April, thanks so much for sharing that! I never knew that Trent and his dad gave Harrison a blessing that night... What an experience! I'm glad to hear that you are starting to feel better, even if you are feeling guilty about it. You are such a strong person!
April it is so good to hear... that you have abundant love for Harrison and that you cherish all of your children and ones to come~
I'm so glad to hear that you were able to say that you are happy! You are an inspiration to me you know!!
April, Thank you for sharing that and for exhibiting such strength during such a difficult time. May your thoughts and testimony help strengthen others during their own personal trials. Many thanks and prayers.
It is so neat to see your progress, but how you still cherish little Harry so much. i do to! I love him and I can't wait to see him again as well! Aren't we so blessed to know that we will be together forever as a family??? Now we just need to get you better!
Hi there,
I found your blog on the baby loss directory.
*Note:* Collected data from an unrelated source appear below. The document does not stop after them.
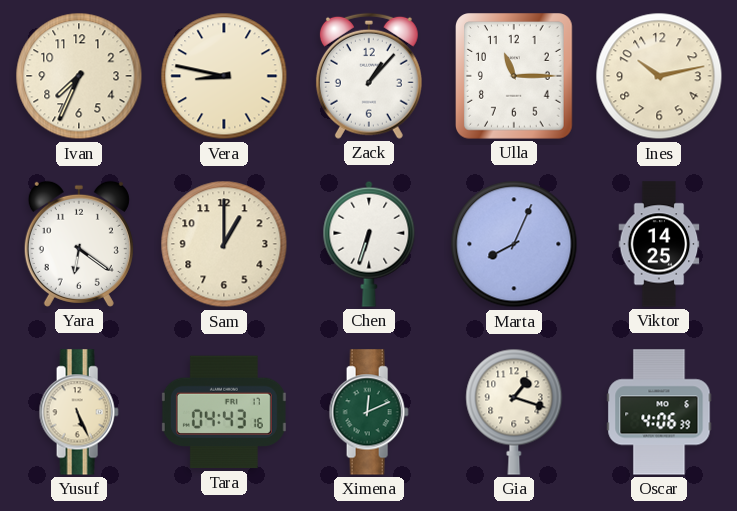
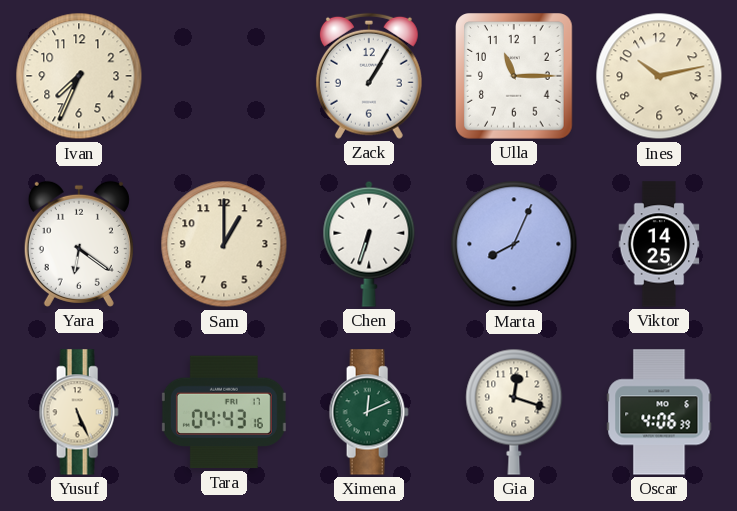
Vera: 8:47 -> none
Zack: 1:07 -> 1:05
Gia: 1:18 -> 12:18
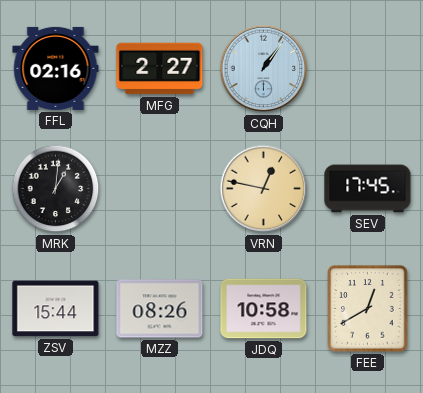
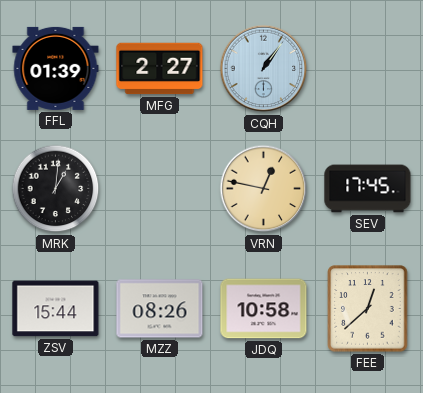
FFL: 02:16 -> 01:39
FEE: 12:40 -> 12:38
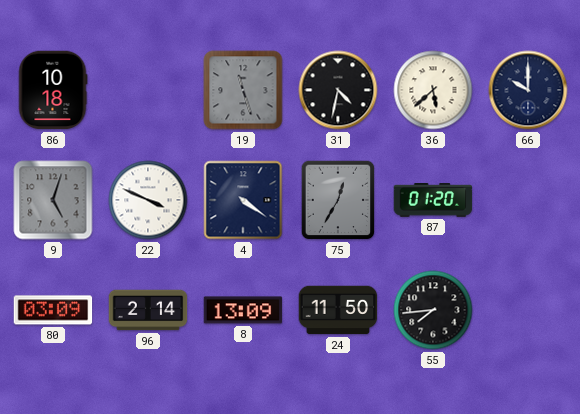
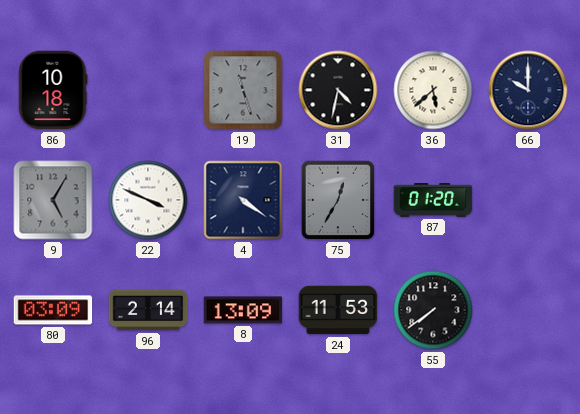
9: 5:03 -> 5:05
24: 11:50 -> 11:53
55: 7:44 -> 7:39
I'm sorry to hear about your loss of Harrison.
I love baby accessories and esty so I added you to my blogroll!
You and your family will be in my prayers.
Sincerely,
Veronnica Watson
April! Love your family so much! This just made me cry! I know you will be eternally blessed for having little Harrison. He is so special! Please let me know if you guys ever need anything! We should get together soon and have lunch or something!!
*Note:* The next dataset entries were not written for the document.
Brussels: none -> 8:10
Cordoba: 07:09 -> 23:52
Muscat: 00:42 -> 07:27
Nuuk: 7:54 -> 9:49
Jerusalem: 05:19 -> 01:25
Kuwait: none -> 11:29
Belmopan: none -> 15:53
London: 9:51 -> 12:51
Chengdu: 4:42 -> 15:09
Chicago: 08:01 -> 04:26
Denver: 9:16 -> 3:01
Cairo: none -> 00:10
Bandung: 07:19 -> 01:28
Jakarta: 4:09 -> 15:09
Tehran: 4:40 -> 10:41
April, I am so glad to see you happy again. It was so hard for me to not see you happy. I know that we will all se Harry again and what fun that will be. You know that i love you so much
How sweet, I'm so glad to see you happy and hear that you are doing so well. You've come a long way, and its ok to still have hard days, but good to hear that they are so much better.
It's crazy how time is just flying. Yesterday I went to the doctor's office that is attached to the hospital where Micah was born and I was a little sad and panicked to be there again. But as I was driving away I kind of smiled and told myself that that is where Micah was born and I will never see it again and to make it a happy moment. I am so glad that you are feeling happy and ready to look forward with gladness in your heart. I too sometimes get a little carried away thinking of the scary moments but I try to stop it right away and like you said, remember the blessings. I love you and thank you for sharing all of your feelings. I know that Harrison is watching over you!
Time does fly so fast. I'm glad that you are doing better. I hope you get your health back soon!!